To grow your market share, you must first grow your mental market share. Because if you’re top of mind at the right moments, you’ll be considered more quickly when a purchase is being made. That’s how you ultimately establish mental leadership.
In this article, I’ll share three insights that will bring you closer to mental leadership:
1. Find out how responsive people are to brands in your category
In 2006, German researchers (Fischer, Völckner & Sattler) investigated the importance of a brand across various categories, such as cars, cell phones, and paper tissues. They discovered that people buy brands for two main reasons: risk reduction (“I always buy this brand, so I know it’s good”) and social demonstration (“I feel like I’m part of a group of consumers who choose this brand”). In this same study, they used a Brand Relevance in Category score (the BRiC score) to rank the value people attach to a brand within a category.
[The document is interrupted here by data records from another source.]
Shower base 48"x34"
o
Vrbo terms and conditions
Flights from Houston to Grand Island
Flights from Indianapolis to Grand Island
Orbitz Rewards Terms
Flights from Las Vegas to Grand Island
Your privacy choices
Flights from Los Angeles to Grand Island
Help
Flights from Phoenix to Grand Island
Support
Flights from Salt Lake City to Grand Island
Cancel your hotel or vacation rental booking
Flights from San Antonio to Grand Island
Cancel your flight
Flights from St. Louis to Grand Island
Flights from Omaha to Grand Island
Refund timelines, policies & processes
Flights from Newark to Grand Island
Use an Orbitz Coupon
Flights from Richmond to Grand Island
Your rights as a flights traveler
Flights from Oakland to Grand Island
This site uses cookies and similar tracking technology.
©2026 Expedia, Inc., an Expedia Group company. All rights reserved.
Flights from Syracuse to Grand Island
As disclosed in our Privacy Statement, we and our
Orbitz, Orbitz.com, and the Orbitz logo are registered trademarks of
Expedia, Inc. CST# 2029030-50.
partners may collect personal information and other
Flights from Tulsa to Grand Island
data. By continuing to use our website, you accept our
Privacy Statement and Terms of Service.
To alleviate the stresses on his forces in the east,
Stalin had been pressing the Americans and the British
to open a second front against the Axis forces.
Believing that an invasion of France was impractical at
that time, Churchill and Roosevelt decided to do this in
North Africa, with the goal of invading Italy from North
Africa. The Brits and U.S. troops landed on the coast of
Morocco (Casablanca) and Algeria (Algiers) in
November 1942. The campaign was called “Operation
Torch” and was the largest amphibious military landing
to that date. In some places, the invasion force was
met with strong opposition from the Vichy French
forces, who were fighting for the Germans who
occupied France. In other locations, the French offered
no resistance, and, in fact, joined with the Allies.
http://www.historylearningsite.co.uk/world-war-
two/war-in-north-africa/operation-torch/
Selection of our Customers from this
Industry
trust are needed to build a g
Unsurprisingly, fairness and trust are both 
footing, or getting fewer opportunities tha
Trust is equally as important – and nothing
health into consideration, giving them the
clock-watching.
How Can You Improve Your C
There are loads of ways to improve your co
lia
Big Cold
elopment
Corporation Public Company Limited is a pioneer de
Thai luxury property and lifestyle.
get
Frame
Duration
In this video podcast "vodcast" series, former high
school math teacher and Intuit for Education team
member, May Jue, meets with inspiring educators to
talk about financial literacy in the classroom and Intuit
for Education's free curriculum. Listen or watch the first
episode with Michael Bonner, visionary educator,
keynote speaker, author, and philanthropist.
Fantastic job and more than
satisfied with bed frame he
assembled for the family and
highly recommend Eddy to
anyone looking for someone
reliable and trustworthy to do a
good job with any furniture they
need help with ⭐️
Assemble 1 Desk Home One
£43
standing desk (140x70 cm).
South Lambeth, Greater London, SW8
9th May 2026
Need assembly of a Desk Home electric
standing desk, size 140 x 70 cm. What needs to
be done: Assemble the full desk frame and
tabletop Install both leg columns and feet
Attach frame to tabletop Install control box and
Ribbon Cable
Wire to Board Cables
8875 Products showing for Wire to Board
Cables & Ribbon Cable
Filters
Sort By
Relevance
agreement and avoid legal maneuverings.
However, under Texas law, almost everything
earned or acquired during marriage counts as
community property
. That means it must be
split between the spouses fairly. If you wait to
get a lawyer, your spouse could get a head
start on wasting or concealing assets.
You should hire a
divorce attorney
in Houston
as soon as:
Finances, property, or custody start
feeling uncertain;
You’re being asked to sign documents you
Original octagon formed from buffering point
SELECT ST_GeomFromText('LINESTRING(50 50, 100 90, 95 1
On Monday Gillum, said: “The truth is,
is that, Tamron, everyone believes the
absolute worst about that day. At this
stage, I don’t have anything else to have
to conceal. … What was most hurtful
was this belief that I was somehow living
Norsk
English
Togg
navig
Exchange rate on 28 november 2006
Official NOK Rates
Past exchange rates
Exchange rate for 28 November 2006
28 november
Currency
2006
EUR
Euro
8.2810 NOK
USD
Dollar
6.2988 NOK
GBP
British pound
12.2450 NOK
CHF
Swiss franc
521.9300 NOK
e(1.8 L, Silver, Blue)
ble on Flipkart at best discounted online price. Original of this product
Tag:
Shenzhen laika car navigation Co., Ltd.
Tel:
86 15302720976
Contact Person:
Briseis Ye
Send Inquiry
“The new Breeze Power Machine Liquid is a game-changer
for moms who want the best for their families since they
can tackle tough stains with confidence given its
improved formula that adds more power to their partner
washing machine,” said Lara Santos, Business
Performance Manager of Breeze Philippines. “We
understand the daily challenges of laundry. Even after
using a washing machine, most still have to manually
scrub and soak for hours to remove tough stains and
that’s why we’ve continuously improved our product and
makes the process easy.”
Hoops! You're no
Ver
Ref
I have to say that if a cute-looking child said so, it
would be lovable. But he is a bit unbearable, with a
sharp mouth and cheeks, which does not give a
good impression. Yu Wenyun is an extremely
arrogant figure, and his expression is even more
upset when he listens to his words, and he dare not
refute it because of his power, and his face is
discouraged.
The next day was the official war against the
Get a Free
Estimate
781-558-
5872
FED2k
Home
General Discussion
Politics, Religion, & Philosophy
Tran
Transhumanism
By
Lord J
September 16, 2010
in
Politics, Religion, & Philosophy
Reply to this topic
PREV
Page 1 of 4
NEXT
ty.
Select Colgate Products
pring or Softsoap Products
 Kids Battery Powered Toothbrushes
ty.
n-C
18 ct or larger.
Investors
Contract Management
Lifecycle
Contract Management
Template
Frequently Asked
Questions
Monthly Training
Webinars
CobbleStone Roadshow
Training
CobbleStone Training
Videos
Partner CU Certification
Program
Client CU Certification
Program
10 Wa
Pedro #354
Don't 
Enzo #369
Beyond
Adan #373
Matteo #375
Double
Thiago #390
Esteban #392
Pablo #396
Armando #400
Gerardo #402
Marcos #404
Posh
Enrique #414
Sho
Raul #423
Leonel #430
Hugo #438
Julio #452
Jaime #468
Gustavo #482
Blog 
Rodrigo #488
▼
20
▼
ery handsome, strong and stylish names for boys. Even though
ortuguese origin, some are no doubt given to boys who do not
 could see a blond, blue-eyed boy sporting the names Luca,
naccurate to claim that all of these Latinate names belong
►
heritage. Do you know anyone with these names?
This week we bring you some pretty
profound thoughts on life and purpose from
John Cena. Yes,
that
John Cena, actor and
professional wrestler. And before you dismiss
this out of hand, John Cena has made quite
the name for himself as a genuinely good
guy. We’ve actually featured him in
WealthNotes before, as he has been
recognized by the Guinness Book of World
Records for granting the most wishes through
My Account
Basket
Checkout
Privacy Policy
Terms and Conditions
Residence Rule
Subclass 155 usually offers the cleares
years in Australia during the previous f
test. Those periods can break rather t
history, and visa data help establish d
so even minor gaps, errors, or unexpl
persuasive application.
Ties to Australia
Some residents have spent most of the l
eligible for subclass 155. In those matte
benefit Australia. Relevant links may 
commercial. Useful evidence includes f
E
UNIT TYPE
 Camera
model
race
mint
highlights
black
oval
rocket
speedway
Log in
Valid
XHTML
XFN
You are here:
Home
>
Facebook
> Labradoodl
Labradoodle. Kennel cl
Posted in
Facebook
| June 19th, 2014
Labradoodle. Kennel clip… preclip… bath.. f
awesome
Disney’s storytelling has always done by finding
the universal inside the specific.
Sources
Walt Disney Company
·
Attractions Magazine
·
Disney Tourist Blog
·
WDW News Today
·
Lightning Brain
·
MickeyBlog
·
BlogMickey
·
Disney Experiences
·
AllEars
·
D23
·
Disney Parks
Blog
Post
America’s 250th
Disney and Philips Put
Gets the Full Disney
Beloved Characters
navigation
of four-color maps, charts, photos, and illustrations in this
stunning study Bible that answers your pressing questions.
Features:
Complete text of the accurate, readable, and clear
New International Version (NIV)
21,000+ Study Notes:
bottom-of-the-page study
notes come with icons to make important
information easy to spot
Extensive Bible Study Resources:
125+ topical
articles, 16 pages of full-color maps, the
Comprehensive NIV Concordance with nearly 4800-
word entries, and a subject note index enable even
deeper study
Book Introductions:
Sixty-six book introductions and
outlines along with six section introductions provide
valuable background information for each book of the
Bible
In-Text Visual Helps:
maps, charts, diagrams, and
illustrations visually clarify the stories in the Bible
We repeated the study in the Netherlands. We found the highest BRiC scores in the categories of beer, cell phones, cigarettes, and charities. Paper tissues, energy providers, and toilet paper scored the lowest. A higher BRiC score isn’t necessarily better than a lower one. It simply requires a different approach when engaging consumers. It is valuable input to incorporate into your strategy.
2. Make your brand relevant in a purchasing situation (within the category)
People rarely think of a brand out of the blue. Thoughts about a brand often need to be triggered by certain cues. It’s important to understand which cues lead to an association with your brand. The stronger this link is, the more likely your brand is to come to mind for consumers. And the greater the chance that your brand will be purchased. The cues that prompt consumers to think of your brand are called Category Entry Points (CEPs), a concept popularized by Byron Sharp and Jenni Romaniuk. Eventually, your brand will secure a permanent place in the mind. Keep in mind, however, that it can sometimes take years to get there.
3. Be distinctive and recognizable
Consumers see and hear thousands of brands every day, which is why it’s essential to ensure they recognize your brand instantly. By using Distinctive Brand Assets—such as colors, logos, a jingle, or a slogan—you can increase the recognizability of your communications. In addition, by using creativity, you must ensure that you stand out from the clutter of the communication deluge. By achieving this, you plant a seed in the consumer’s mind, and your brand is considered more quickly.
In summary: focus on the CEPs that can help you improve your market position, and make sure this is reflected in all your communications. Combine CEPs with Distinctive Brand Assets in your creative work. This will put you well on your way to increasing your mind share.